Under Wraps features the wartime diary of Jay Coffman. The diary begins on the day he mustered to be shipped out to the Pacific, and it ends after the war on the day he was discharged from the US Army Infantry. Coffman kept his diary on notes, which he hid in his personal effects as keeping a diary was a court-martial offense in combat zones. He also wrote an abundance of letters to home, but they were strictly censored, so he wrote diary notes on what he could not write home about. Upon his return home, Jay’s bride Dot typed up the diary notes. Only a handful of people have ever seen the typed diary, as Jay and Dot both considered it to be “too personal.”
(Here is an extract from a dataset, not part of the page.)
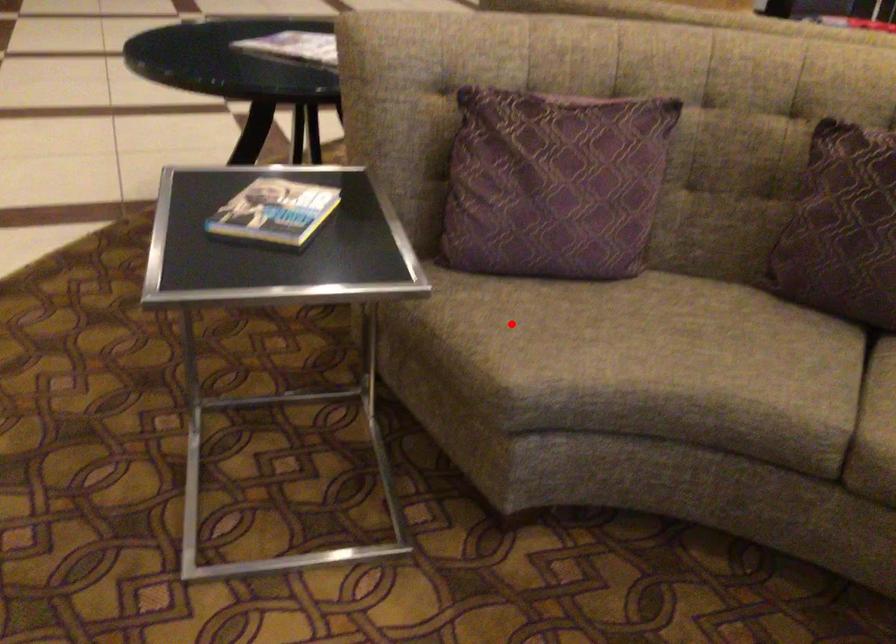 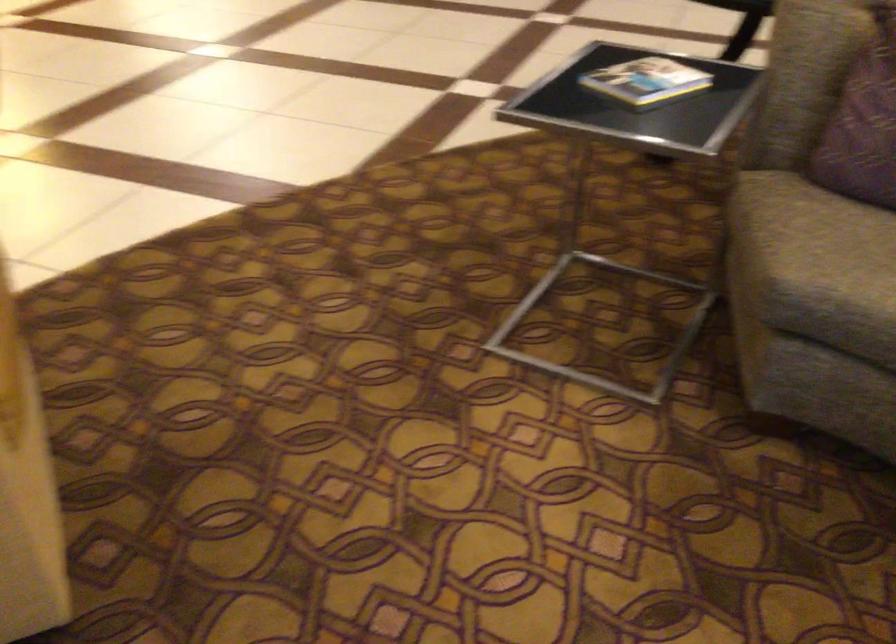 The point at the highlighted location is marked in the first image. Where is the corresponding point in the second image?

(822, 234) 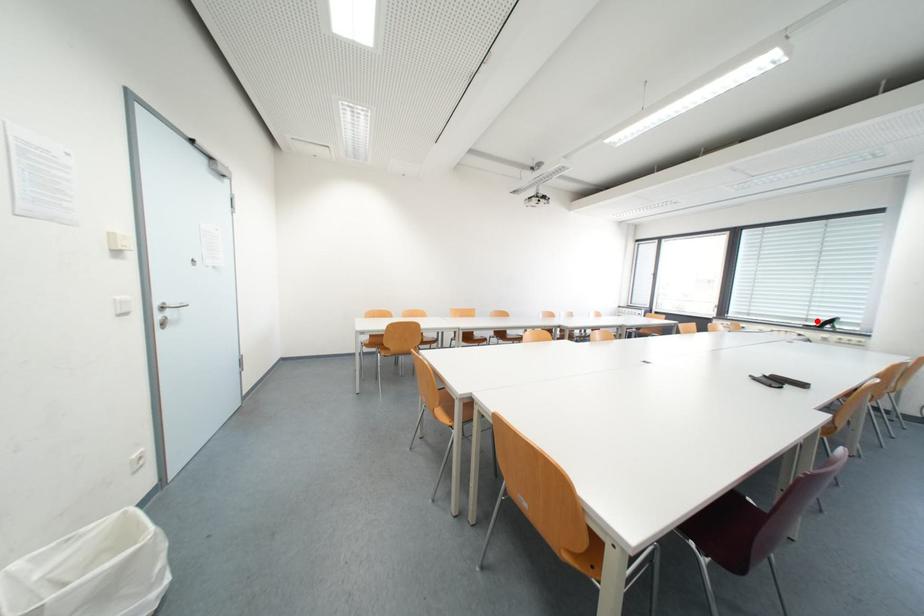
The diary recounts several parallel story-lines: the war and combat, home and family, serving with hometown buddies, tropical island cultures, malaria, and his long-distance romance with Dot.

  • Jay mentions most major events in World War II, even in the European, Russian, and African theaters. With footnotes and endnotes added by the editor, the diary constitutes an historical account of World War II. Normally a headquarters sergeant, Jay took part in combat on Guadalcanal and Iwo Jima.
  • Jay had lived with his Mom and Dad until leaving for war. He wrote running accounts about his parents, five siblings, nieces and nephews, and other relatives and close friends. Readers will become acquainted with his typical rural Midwest family of that period.
  • Jay served side by side with his hometown buddies, and encountered other friends from home from time to time. Readers will get intimate looks at Moe, Mitch, and his other buddies.
  • Jay was not one to idly wait for his next assignment; for example, he was stationed in Tonga for several months where he recorded his observations about the island and its culture, and about his fascinating experiences with the natives and his buddies there.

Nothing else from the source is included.